Snowflake ML: End-to-End Machine Learning

Note

This documentation applies to Snowpark ML (the snowflake-ml-python package) version 1.5.0 and later. As of this release, the Snowpark ML Modeling API and Snowflake Model Registry are generally available, and Snowflake Feature Store is in preview. For early access to documentation for upcoming Snowflake ML features, contact your Snowflake representative.

Snowflake ML is an integrated set of capabilities for end-to-end machine learning in a single platform on top of your governed data. Snowflake ML can be used for both fully custom and out-of-the-box workflows.

For custom ML, data scientists and ML engineers can easily and securely develop and productionize scalable features and models without any data movement, silos, or governance tradeoffs. These custom ML capabilities can be accessed through Python APIs from the Snowpark ML library.

For analysts, the ready-to-use ML Functions can help shorten development time and democratize ML across your organization.

Tip

See Introduction to Machine Learning with Snowpark ML for an example of an end-to-end workflow in Snowpark ML.

Custom Workflows in Snowflake ML

For custom workflows, Snowflake ML makes it easy to build and operationalize features and models you develop using Snowflake Notebooks or your IDE of choice. For development, Snowflake ML offers Snowpark ML Modeling for scalable feature engineering and model training with distributed processing using CPUs or GPUs. For ML Operations (MLOps), Snowflake ML includes the Feature Store and Model Registry for centralized management of features and models across the entire ML lifecycle.

To get started with Snowflake ML, developers can use the Python APIs from the Snowpark ML library to interact with all development and operations features across the ML workflow.

Key components of Snowflake ML: ML Modeling, Feature Store, and Model Registry

Snowflake ML components help to streamline the ML lifecycle, as shown here.

The ML development and deployment process supported by Snowflake ML

Snowpark ML Modeling

Snowpark ML Modeling supports data preprocessing, feature engineering, and model training in Snowflake using popular machine learning frameworks, such as scikit-learn, xgboost, and lightgbm. This API also includes a preprocessing module that can use compute resources provided by a Snowpark-optimized warehouse to provide scalable data transformations.

Snowflake Model Registry

The Snowflake Model Registry, complements the Snowpark ML Modeling APIs. The model registry allows secure deployment and management of models in Snowflake, and supports models trained both inside and outside of Snowflake.

Snowflake Feature Store

The Snowflake Feature Store is an integrated solution for defining, managing, storing and discovering ML features derived from your data.
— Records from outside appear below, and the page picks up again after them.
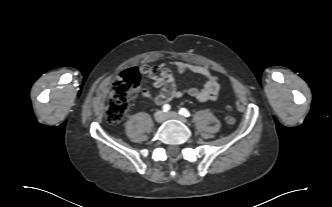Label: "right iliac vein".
Returning a JSON list of instances; mask_svg holds the SVG:
<instances>
[{
  "instance_id": "63e3f726",
  "label": "right iliac vein",
  "mask_w": 332,
  "mask_h": 207,
  "mask_svg": "<svg viewBox=\"0 0 332 207\" xmlns=\"http://www.w3.org/2000/svg\"><path fill=\"white\" fill-rule=\"evenodd\" d=\"M155 121L158 123H162L166 119V115L163 111H157L154 115Z\"/></svg>"
}]
</instances>
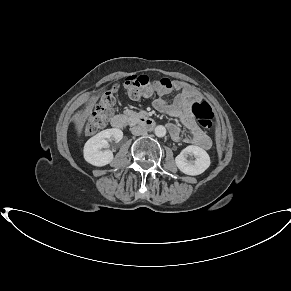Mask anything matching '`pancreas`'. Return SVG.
<instances>
[{"mask_svg": "<svg viewBox=\"0 0 291 291\" xmlns=\"http://www.w3.org/2000/svg\"><path fill=\"white\" fill-rule=\"evenodd\" d=\"M146 114L147 113L145 111L136 112V111L129 110V109H127V110L124 111V115L126 117H128L131 125L137 123L139 121V119L141 117H143L144 115H146Z\"/></svg>", "mask_w": 291, "mask_h": 291, "instance_id": "cf45deb5", "label": "pancreas"}]
</instances>
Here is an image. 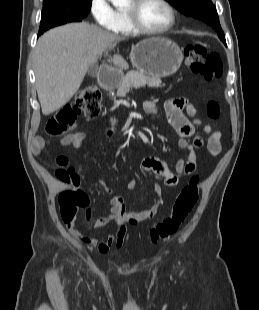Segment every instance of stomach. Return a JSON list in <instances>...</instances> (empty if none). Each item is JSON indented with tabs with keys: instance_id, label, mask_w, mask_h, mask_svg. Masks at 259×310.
Here are the masks:
<instances>
[{
	"instance_id": "1",
	"label": "stomach",
	"mask_w": 259,
	"mask_h": 310,
	"mask_svg": "<svg viewBox=\"0 0 259 310\" xmlns=\"http://www.w3.org/2000/svg\"><path fill=\"white\" fill-rule=\"evenodd\" d=\"M130 59L139 72L155 77H168L180 68L183 53L173 41L153 37L137 43L131 50Z\"/></svg>"
}]
</instances>
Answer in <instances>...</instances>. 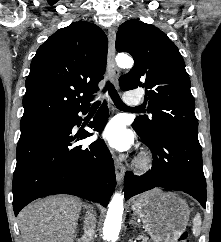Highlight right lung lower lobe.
Instances as JSON below:
<instances>
[{
	"label": "right lung lower lobe",
	"instance_id": "1",
	"mask_svg": "<svg viewBox=\"0 0 221 242\" xmlns=\"http://www.w3.org/2000/svg\"><path fill=\"white\" fill-rule=\"evenodd\" d=\"M88 106L21 125L17 164L13 176V209L54 194H71L106 206L114 191V163L103 140L88 146L74 143L92 134L72 135L82 121L78 113ZM108 118L104 101L89 127L100 131Z\"/></svg>",
	"mask_w": 221,
	"mask_h": 242
}]
</instances>
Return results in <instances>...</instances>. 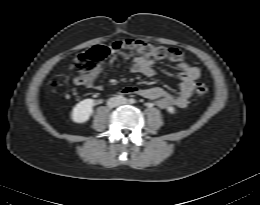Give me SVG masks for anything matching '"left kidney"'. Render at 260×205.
<instances>
[{
	"instance_id": "left-kidney-1",
	"label": "left kidney",
	"mask_w": 260,
	"mask_h": 205,
	"mask_svg": "<svg viewBox=\"0 0 260 205\" xmlns=\"http://www.w3.org/2000/svg\"><path fill=\"white\" fill-rule=\"evenodd\" d=\"M167 111H168L170 114H174V113H175V108H174V107H168Z\"/></svg>"
}]
</instances>
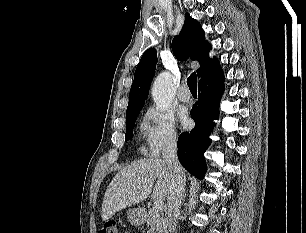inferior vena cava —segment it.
Wrapping results in <instances>:
<instances>
[{
	"label": "inferior vena cava",
	"instance_id": "obj_1",
	"mask_svg": "<svg viewBox=\"0 0 306 233\" xmlns=\"http://www.w3.org/2000/svg\"><path fill=\"white\" fill-rule=\"evenodd\" d=\"M162 157L171 171V185L167 196L165 219L170 233H175L180 206L185 191V173L177 157V140L171 136L165 143Z\"/></svg>",
	"mask_w": 306,
	"mask_h": 233
}]
</instances>
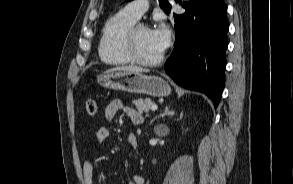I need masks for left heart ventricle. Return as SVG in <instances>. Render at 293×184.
I'll list each match as a JSON object with an SVG mask.
<instances>
[{"label":"left heart ventricle","instance_id":"obj_1","mask_svg":"<svg viewBox=\"0 0 293 184\" xmlns=\"http://www.w3.org/2000/svg\"><path fill=\"white\" fill-rule=\"evenodd\" d=\"M135 43L137 53L143 59H153L161 53L152 40L149 29L140 28L136 33Z\"/></svg>","mask_w":293,"mask_h":184}]
</instances>
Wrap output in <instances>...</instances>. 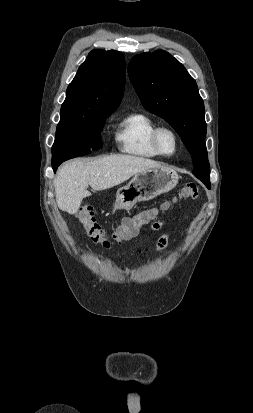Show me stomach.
<instances>
[{
    "instance_id": "stomach-1",
    "label": "stomach",
    "mask_w": 253,
    "mask_h": 413,
    "mask_svg": "<svg viewBox=\"0 0 253 413\" xmlns=\"http://www.w3.org/2000/svg\"><path fill=\"white\" fill-rule=\"evenodd\" d=\"M178 180L177 172L166 167L139 172L117 191L114 208L129 210L139 201H149L172 190Z\"/></svg>"
}]
</instances>
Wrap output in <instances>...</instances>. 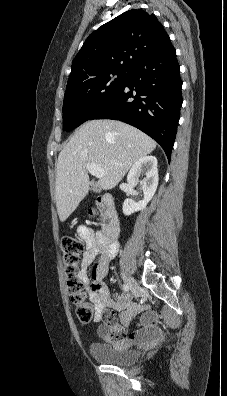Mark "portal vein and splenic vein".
I'll list each match as a JSON object with an SVG mask.
<instances>
[{
	"label": "portal vein and splenic vein",
	"mask_w": 227,
	"mask_h": 396,
	"mask_svg": "<svg viewBox=\"0 0 227 396\" xmlns=\"http://www.w3.org/2000/svg\"><path fill=\"white\" fill-rule=\"evenodd\" d=\"M87 170L89 171L90 174H92L93 176H95L97 178H102L104 176V170L101 169L96 164H93V163L88 164Z\"/></svg>",
	"instance_id": "obj_1"
}]
</instances>
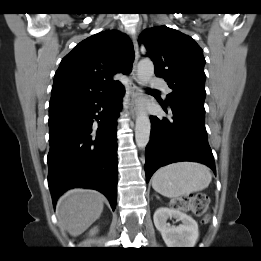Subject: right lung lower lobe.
Wrapping results in <instances>:
<instances>
[{"label": "right lung lower lobe", "mask_w": 261, "mask_h": 261, "mask_svg": "<svg viewBox=\"0 0 261 261\" xmlns=\"http://www.w3.org/2000/svg\"><path fill=\"white\" fill-rule=\"evenodd\" d=\"M125 89L49 108L48 185L53 203L81 186L117 200L116 127Z\"/></svg>", "instance_id": "obj_1"}]
</instances>
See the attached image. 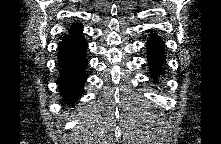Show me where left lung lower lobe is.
<instances>
[{"instance_id": "0a47b994", "label": "left lung lower lobe", "mask_w": 221, "mask_h": 144, "mask_svg": "<svg viewBox=\"0 0 221 144\" xmlns=\"http://www.w3.org/2000/svg\"><path fill=\"white\" fill-rule=\"evenodd\" d=\"M148 48V65L150 66V75L154 81L163 75L162 66L165 63L164 43L159 36L151 35V39L147 43Z\"/></svg>"}]
</instances>
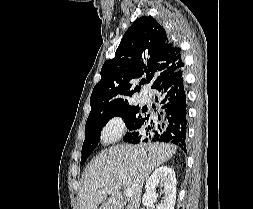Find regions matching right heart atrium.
<instances>
[{
  "mask_svg": "<svg viewBox=\"0 0 253 209\" xmlns=\"http://www.w3.org/2000/svg\"><path fill=\"white\" fill-rule=\"evenodd\" d=\"M125 130V124L122 118L113 117L103 126L100 138L103 144L114 143L121 138Z\"/></svg>",
  "mask_w": 253,
  "mask_h": 209,
  "instance_id": "obj_1",
  "label": "right heart atrium"
}]
</instances>
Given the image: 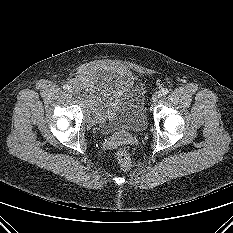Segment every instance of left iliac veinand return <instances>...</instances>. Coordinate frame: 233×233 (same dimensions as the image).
<instances>
[{
    "label": "left iliac vein",
    "instance_id": "left-iliac-vein-1",
    "mask_svg": "<svg viewBox=\"0 0 233 233\" xmlns=\"http://www.w3.org/2000/svg\"><path fill=\"white\" fill-rule=\"evenodd\" d=\"M161 95V92H156L152 97V101L157 102L161 98Z\"/></svg>",
    "mask_w": 233,
    "mask_h": 233
}]
</instances>
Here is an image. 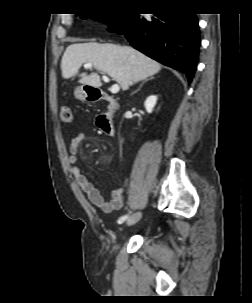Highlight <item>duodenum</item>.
Masks as SVG:
<instances>
[{
    "instance_id": "duodenum-1",
    "label": "duodenum",
    "mask_w": 252,
    "mask_h": 303,
    "mask_svg": "<svg viewBox=\"0 0 252 303\" xmlns=\"http://www.w3.org/2000/svg\"><path fill=\"white\" fill-rule=\"evenodd\" d=\"M87 99L90 101L104 100L107 102V109L99 115L98 125L107 136L114 135V125L111 122L113 114L119 108V104L112 96L94 89H86Z\"/></svg>"
}]
</instances>
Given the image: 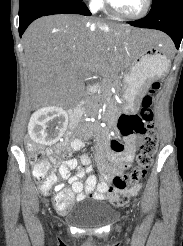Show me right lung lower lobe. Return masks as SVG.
I'll use <instances>...</instances> for the list:
<instances>
[{"label": "right lung lower lobe", "instance_id": "98d812e1", "mask_svg": "<svg viewBox=\"0 0 183 246\" xmlns=\"http://www.w3.org/2000/svg\"><path fill=\"white\" fill-rule=\"evenodd\" d=\"M53 14H81L90 16L91 13L81 0H29L20 2L19 34L20 37L35 19Z\"/></svg>", "mask_w": 183, "mask_h": 246}]
</instances>
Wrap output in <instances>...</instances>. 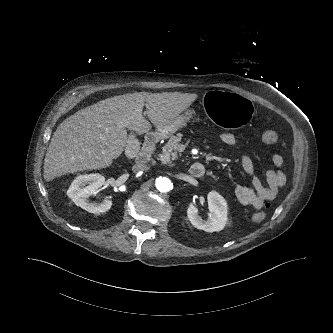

The Snowflake Feature Store supports automated, incremental refresh from batch and streaming data sources, so that feature pipelines need be defined only once to be continuously updated with new data.

Snowpark ML Data Access

The Dataset API provides a Python fsspec-compliant API for materializing data into a Snowflake Dataset from a query or a Snowpark DataFrame. It also provides convenient methods for working with the data and feeding it to popular ML frameworks. This API also provides provide optimized, secure, and performant data ingestion for PyTorch and TensorFlow frameworks in their native data loader formats.

Installing Snowpark ML

Snowpark ML is the library of Python APIs that gives access to the set of capabilities for custom workflows in Snowflake ML. All Snowpark ML features are available in a single package, snowflake-ml-python.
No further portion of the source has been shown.